The government of Malawi, a key duty-bearer to fulfilling the rights of vulnerable people, needs to step up its game. The development of Malawi will not be skewed towards other more vulnerable groups, as is the usual rhetoric. From a human rights angle, all rights – including rights of those living the albinism ordeal – are vital. The government needs to be in the driver’s seat, and the response plan is a great starting point. But it has to actively rally all actors in a multi-sectoral approach to implement it.
What next for Albinism in Malawi
An empowerment question for persons with albinism lingers on. If they are empowered, provided with economic and social incentives, and handed the platform to voice themselves, the country has a better chance to respond to the multiple forms of violations, discrimination, stigma and beliefs that remain prevalent. Empowerment is not simple, and needs to be broad-based for an effective response to the challenges facing the ten thousand or so people living with albinism in the country. Some involve addressing the stigma befallen to affected households with targeted messages and information. This has to be scaled at the national level to address the root causes farther afield.
It is imperative to detangle the long-held cultural and traditional beliefs that continue to put people with albinism at risk of human security, social exclusion and discrimination. A dose of love and hope – as they are couched in international human rights frameworks – will go a long way too. Malawi needs to borrow a leaf from interesting examples within Africa, like Cameroon, where persons with albinism are given special prominence.

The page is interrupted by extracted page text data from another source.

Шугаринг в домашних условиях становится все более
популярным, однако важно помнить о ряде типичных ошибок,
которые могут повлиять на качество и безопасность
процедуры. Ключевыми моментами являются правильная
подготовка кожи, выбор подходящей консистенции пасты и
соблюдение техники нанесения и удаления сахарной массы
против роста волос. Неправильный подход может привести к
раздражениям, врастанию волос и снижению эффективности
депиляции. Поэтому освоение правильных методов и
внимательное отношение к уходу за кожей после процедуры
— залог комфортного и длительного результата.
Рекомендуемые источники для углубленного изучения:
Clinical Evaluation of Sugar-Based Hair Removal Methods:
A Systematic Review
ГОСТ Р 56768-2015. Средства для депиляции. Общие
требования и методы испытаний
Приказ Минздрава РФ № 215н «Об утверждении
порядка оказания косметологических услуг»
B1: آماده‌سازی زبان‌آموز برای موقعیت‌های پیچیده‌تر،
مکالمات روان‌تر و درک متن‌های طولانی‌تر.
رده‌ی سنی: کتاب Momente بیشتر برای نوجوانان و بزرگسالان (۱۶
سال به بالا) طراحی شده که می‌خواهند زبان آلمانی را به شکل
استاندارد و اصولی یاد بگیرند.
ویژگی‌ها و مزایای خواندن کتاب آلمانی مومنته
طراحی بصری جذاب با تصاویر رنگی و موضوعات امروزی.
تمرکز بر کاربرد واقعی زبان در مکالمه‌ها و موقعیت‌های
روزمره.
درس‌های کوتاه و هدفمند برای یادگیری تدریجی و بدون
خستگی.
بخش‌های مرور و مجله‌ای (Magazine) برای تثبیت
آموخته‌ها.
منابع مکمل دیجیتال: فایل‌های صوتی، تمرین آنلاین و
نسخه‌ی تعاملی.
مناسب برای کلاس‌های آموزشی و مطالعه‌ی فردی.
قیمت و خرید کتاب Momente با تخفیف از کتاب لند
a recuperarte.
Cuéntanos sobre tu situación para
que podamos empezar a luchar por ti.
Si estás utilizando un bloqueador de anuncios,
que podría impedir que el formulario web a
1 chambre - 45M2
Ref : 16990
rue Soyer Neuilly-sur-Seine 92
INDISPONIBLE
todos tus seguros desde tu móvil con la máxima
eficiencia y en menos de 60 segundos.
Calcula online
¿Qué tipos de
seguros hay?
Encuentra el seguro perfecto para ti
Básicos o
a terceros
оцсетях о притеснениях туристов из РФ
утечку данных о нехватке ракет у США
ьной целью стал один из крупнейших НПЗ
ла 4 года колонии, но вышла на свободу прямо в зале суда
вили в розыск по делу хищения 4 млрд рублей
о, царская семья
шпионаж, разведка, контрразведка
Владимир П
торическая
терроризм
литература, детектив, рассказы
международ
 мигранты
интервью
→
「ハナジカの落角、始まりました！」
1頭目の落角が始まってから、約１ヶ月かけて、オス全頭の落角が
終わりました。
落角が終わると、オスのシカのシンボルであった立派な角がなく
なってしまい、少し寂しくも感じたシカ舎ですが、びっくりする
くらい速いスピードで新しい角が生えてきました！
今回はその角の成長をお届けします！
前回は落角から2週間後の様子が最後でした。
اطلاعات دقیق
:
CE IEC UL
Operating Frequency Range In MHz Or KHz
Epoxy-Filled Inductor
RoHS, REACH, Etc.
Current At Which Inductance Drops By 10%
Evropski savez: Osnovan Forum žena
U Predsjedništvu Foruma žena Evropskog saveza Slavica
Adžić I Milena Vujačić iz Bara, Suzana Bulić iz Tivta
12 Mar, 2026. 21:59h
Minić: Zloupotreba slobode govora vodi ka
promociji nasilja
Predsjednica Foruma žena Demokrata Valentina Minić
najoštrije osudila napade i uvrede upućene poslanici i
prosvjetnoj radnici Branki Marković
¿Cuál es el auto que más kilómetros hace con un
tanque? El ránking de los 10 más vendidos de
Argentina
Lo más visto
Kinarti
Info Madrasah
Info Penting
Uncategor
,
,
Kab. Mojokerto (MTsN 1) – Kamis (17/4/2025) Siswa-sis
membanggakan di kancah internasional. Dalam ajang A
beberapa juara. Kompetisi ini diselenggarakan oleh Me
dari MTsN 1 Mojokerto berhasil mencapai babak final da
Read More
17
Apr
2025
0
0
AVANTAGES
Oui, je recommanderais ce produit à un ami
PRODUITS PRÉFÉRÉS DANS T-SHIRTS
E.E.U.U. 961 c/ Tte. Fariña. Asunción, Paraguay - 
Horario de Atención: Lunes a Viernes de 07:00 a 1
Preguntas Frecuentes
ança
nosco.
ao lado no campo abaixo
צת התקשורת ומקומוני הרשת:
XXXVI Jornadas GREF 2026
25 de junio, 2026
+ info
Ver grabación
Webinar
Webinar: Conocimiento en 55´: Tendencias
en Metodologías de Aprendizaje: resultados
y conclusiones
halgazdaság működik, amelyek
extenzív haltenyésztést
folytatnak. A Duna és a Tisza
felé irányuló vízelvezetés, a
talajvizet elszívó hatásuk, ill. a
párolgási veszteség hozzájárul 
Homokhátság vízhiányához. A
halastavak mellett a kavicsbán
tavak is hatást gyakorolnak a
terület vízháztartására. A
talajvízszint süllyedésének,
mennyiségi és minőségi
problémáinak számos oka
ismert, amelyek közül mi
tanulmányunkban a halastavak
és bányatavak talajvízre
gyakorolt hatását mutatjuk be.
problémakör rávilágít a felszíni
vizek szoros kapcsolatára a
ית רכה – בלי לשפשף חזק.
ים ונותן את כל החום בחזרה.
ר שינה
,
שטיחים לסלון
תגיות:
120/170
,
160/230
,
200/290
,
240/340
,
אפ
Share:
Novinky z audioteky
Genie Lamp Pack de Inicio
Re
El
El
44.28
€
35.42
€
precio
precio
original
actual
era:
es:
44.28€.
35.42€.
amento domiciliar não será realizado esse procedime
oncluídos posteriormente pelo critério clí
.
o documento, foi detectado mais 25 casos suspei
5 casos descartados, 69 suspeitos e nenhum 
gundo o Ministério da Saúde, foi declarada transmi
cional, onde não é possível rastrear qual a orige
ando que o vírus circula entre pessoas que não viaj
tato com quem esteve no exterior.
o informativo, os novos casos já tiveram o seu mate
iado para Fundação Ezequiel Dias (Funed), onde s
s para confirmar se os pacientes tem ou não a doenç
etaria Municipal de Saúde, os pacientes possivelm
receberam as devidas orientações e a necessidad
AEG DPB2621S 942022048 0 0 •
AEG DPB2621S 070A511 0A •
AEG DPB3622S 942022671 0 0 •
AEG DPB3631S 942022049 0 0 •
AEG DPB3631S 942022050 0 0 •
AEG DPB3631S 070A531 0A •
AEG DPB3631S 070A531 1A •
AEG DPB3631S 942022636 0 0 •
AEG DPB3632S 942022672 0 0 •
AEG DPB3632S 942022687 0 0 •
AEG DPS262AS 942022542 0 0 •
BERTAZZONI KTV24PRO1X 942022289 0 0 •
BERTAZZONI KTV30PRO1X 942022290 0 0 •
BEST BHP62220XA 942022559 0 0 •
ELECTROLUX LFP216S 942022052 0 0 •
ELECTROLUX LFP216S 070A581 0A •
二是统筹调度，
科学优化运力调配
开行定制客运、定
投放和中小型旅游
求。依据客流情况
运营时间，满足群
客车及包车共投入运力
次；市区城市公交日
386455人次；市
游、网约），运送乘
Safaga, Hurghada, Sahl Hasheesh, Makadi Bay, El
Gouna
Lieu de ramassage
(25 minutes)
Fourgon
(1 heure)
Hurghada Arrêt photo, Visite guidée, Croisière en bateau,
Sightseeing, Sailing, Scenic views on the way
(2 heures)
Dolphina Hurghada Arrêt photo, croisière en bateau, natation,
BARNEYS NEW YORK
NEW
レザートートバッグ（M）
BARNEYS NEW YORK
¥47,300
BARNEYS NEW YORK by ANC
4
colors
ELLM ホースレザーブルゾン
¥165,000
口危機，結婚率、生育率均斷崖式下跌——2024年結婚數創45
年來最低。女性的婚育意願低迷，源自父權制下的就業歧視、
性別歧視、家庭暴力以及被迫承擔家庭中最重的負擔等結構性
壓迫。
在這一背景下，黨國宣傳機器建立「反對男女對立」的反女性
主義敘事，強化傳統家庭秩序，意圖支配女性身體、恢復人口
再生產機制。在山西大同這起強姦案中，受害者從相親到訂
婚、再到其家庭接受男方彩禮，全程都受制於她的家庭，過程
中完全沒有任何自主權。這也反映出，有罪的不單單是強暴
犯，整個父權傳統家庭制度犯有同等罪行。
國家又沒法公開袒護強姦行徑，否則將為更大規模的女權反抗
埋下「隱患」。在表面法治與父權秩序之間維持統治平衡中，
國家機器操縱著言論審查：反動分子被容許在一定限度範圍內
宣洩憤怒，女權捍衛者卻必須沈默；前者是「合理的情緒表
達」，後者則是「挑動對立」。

The underlying norms and stereotypes that disadvantage people with albinism will require a national operation that engages the home, hospital, religious institutions and schools, where inclusion should be a guarantee for them.
We are likely to continue facing incidences of albinism in Malawi’s society, like in every other society in the world. The drive by civil society to advocate and ensure the message hits the very core of society and governance systems should be unwavering if our little girl above is to enjoy life, prosper and contribute to the country’s development. It is an absolute necessity that the birth of a child is celebrated with joy, whatever their pigmentation or coloration, and not the beginning of a nightmare for parents who hold their child for the first time with a dim anticipation for its future.